Gwyn chuckles again, the ugly sound not the pretty one. “I think you killed him, you dumb bastard.” He’s got his weapon tucked into his jacket now and is slipping on his helmet. Turns out he was just playing possum after all; his leg is fine and he can walk more than all right. He leaves his black helmet glass open and steps out into the sun. He takes hold of his motorbike and climbs on. “Get ready for some company, kid.” He kickstarts the bike, and it buzzes so loud my teeth they vibrate.
Fatha’s eyes are closed, his beardy chin on his chest, but he ain’t sleeping. He’s breathing and bleeding out, but he ain’t at peace, that I can tell. I hurt him bad, I’m afraid, and I can feel the tears spill hot down out of my eyes.

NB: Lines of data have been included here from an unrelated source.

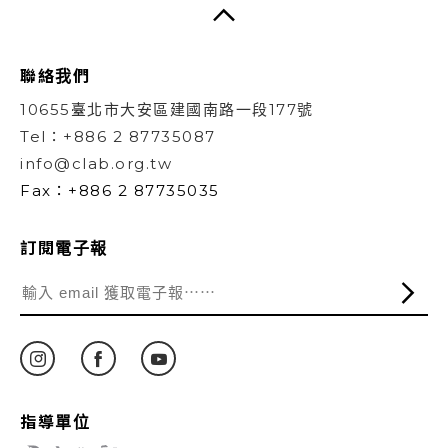
聯絡我們
10655臺北市大安區建國南路一段177號
Tel：+886 2 87735087
info@clab.org.tw
Fax：+886 2 87735035
訂閱電子報
指導單位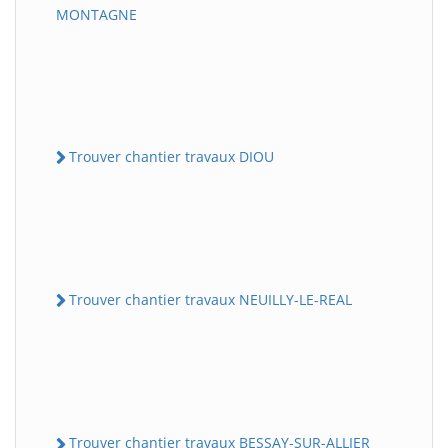
MONTAGNE
Trouver chantier travaux DIOU
Trouver chantier travaux NEUILLY-LE-REAL
Trouver chantier travaux BESSAY-SUR-ALLIER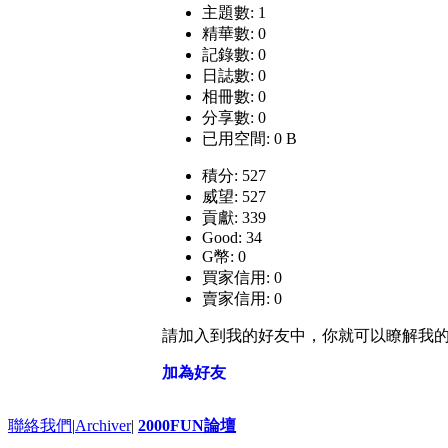
主題數: 1
精華數: 0
記錄數: 0
日誌數: 0
相冊數: 0
分享數: 0
已用空間: 0 B
積分: 527
威望: 527
貢獻: 339
Good: 34
G幣: 0
買家信用: 0
賣家信用: 0
請加入到我的好友中，你就可以瞭解我
加為好友
聯絡我們
|
Archiver
|
2000FUN論壇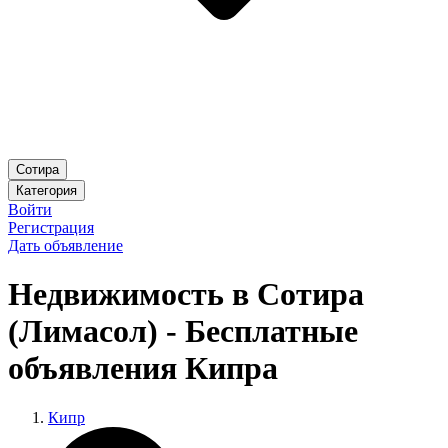
Сотира
Категория
Войти
Регистрация
Дать объявление
Недвижимость в Сотира
(Лимасол) - Бесплатные
объявления Кипра
Кипр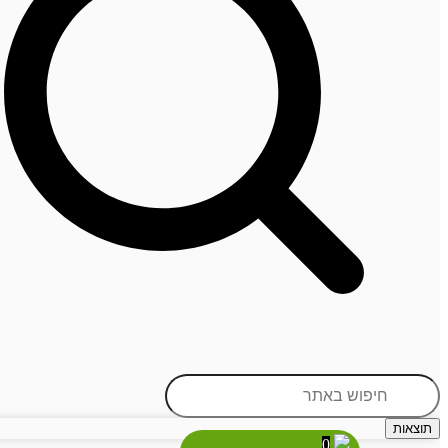
תוצאות
0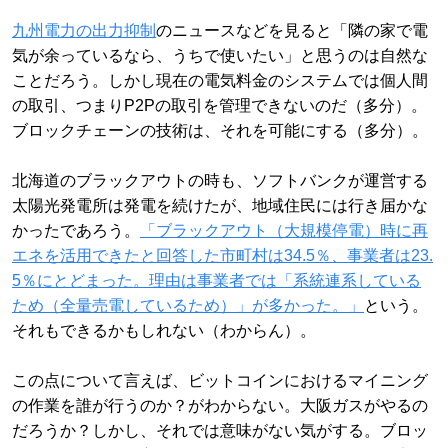
九州電力の出力抑制
のニュースなどを見ると「隣の家で電
気が余っているなら、うちで使いたい」と思うのは自然な
ことだろう。しかし現在の電気料金のシステムでは個人間
の取引、つまりP2Pの取引を管理できないのだ（多分）。
ブロックチェーンの技術は、それを可能にする（多分）。
北海道のブラックアウトの時も、ソフトバンクが運営する
太陽光発電所は発電を続けたが、地域住民には行き届かな
かったであろう。
「ブラックアウト（大規模停電）時に再
エネを活用できたと回答した市町村は34.5％、事業者は23.
5％にとどまった。理由は事業者では「系統連系している
ため（全量売電しているため）」が多かった。」
という。
それもできるかもしれない（わからん）。
この点について言えば、ビットコインにおけるマイニング
の作業を誰が行うのか？がわからない。大阪ガスがやるの
だろうか？しかし、それでは意味がない気がする。ブロッ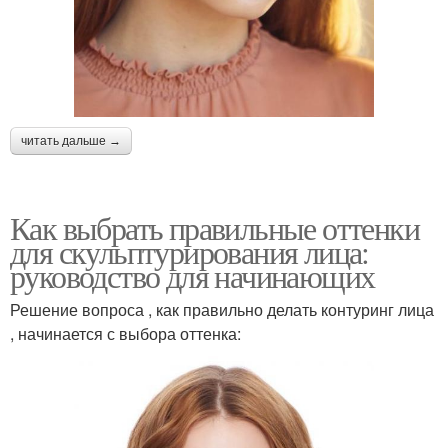
читать дальше →
Как выбрать правильные оттенки
для скульптурирования лица:
руководство для начинающих
Решение вопроса , как правильно делать контуринг лица
, начинается с выбора оттенка: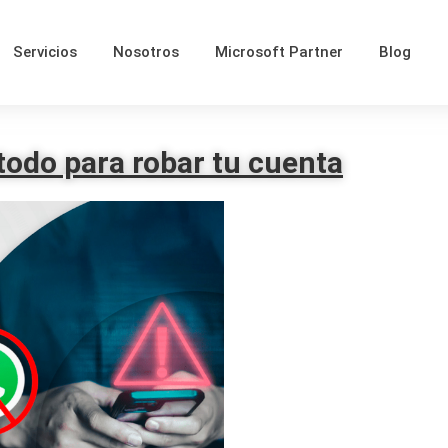
Servicios
Nosotros
Microsoft Partner
Blog
odo para robar tu cuenta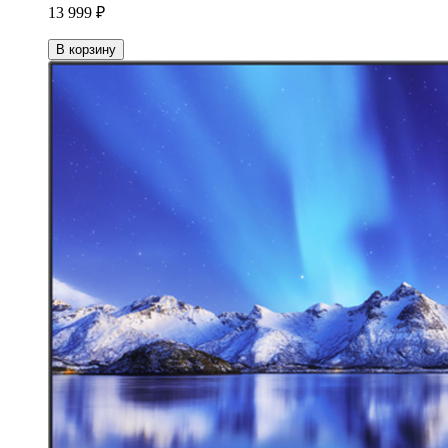
13 999 ₽
В корзину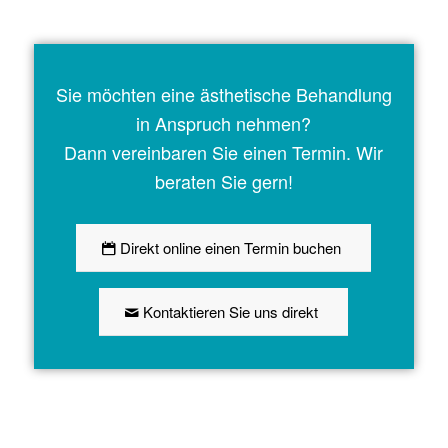
Sie möchten eine ästhetische Behandlung
in Anspruch nehmen?
Dann vereinbaren Sie einen Termin. Wir
beraten Sie gern!
Direkt online einen Termin buchen
Kontaktieren Sie uns direkt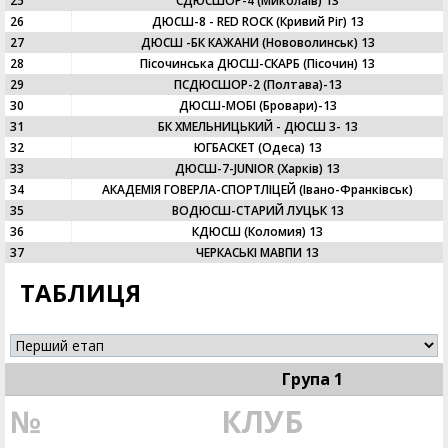
25
СДЮСШОР-4 (Миколаїв) 13
26
ДЮСШ-8 - RED ROCK (Кривий Ріг) 13
27
ДЮСШ -БК КАЖАНИ (Нововолинськ) 13
28
Пісочинська ДЮСШ-СКАРБ (Пісочин) 13
29
ПСДЮСШОР-2 (Полтава)-13
30
ДЮСШ-МОБІ (Бровари)-13
31
БК ХМЕЛЬНИЦЬКИЙ - ДЮСШ 3- 13
32
ЮГБАСКЕТ (Одеса) 13
33
ДЮСШ-7-JUNIOR (Харків) 13
34
АКАДЕМІЯ ГОВЕРЛА-СПОРТЛІЦЕЙ (Івано-Франківськ)
35
ВОДЮСШ-СТАРИЙ ЛУЦЬК 13
36
КДЮСШ (Коломия) 13
37
ЧЕРКАСЬКІ МАВПИ 13
ТАБЛИЦЯ
Група 1
№
КЛУБ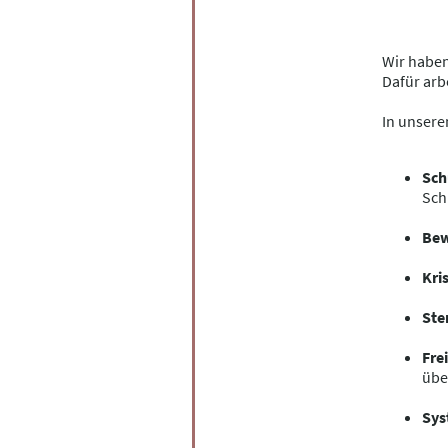
Wir haben
Dafür arb
In unsere
Sch
Sch
Bew
Kri
Ste
Fre
übe
Sys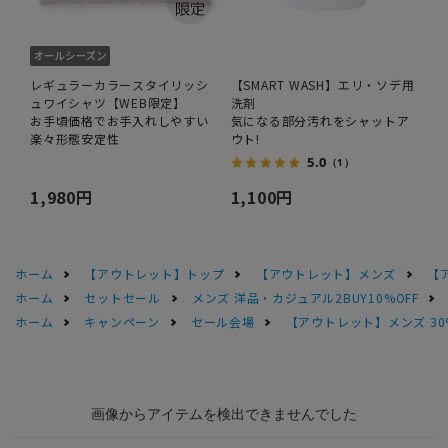
レギュラーカラースタイリッシ
【SMART WASH】エリ・ソデ用
ュワイシャツ【WEB限定】
洗剤
お手頃価格でお手入れしやすい
気になる部分汚れをシャットア
楽々形態安定性
ウト!
5.0
（1）
1,980円
1,100円
ホーム
【アウトレット】トップ
【アウトレット】メンズ
【
ホーム
セットセール
メンズ 洋品・カジュアル2BUY10%OFF
ホーム
キャンペーン
セール会場
【アウトレット】メンズ 30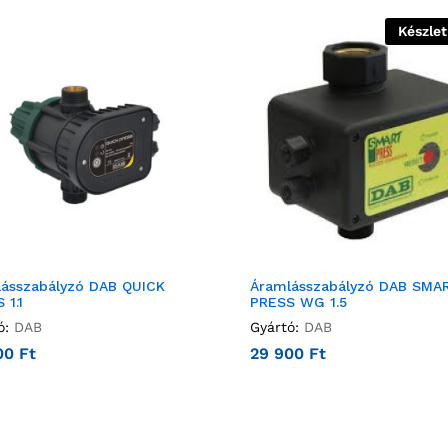
Készle
ásszabályzó DAB QUICK
Áramlásszabályzó DAB SMA
 1.1
PRESS WG 1.5
ó:
DAB
Gyártó:
DAB
00
Ft
29 900
Ft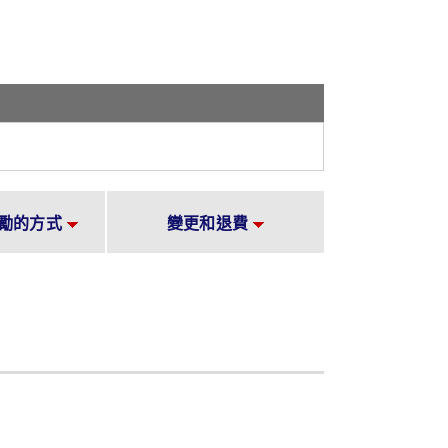
勵的方式
變更和退費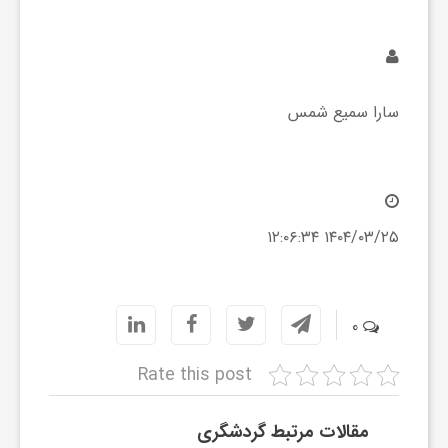
ا
ه
سارا سمیع شمس
ا
ی
۱۴۰۴/۰۳/۲۵ ۱۲:۰۶:۳۴
د
ی
0
د
Rate this post
ن
مقالات مرتبط گردشگری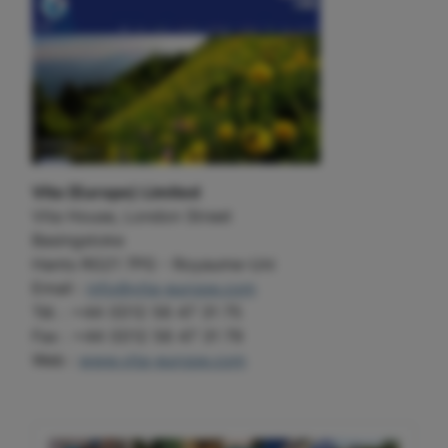
Vita (Europe) Limited
Vita House, London Street
Basingstoke
Hants RG21 7PG - Royaume-Uni
Email :
info@vita-europe.com
Tél. : +44 (0)12 56 47 31 75
Fax : +44 (0)12 56 47 31 79
Web :
www.vita-europe.com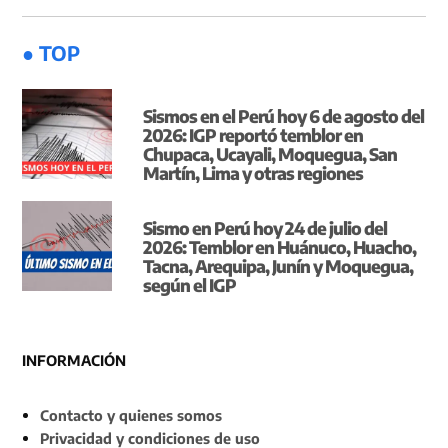
● TOP
Sismos en el Perú hoy 6 de agosto del
2026: IGP reportó temblor en
Chupaca, Ucayali, Moquegua, San
Martín, Lima y otras regiones
Sismo en Perú hoy 24 de julio del
2026: Temblor en Huánuco, Huacho,
Tacna, Arequipa, Junín y Moquegua,
según el IGP
INFORMACIÓN
Contacto y quienes somos
Privacidad y condiciones de uso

“You came with friends, Gwyn?” I remember them dots out on the ridge. Gwyn he must’ve come on in ahead to look around and see if everything was all right here.
Gwyn twists the handle on his bike and the engine revs up. “You behave, kid, and you won’t have any trouble with us.”
“Okay.” I turn to Fatha and stroke his beard. “Wake up now, you wake up, time to wake up now, Fatha.” Gwyn’s motorbike tears off out of town to go and fetch his friends. Might be nice to have more folks around. I have long forgot what that’s like.
Fatha burps, that’s what it sounds like, and now there’s blood coming out into his beard. His wrinkly eyelids twitch and peel open to focus his watery black eyes. One side of his face lifts up, and his bloody teeth grin at me.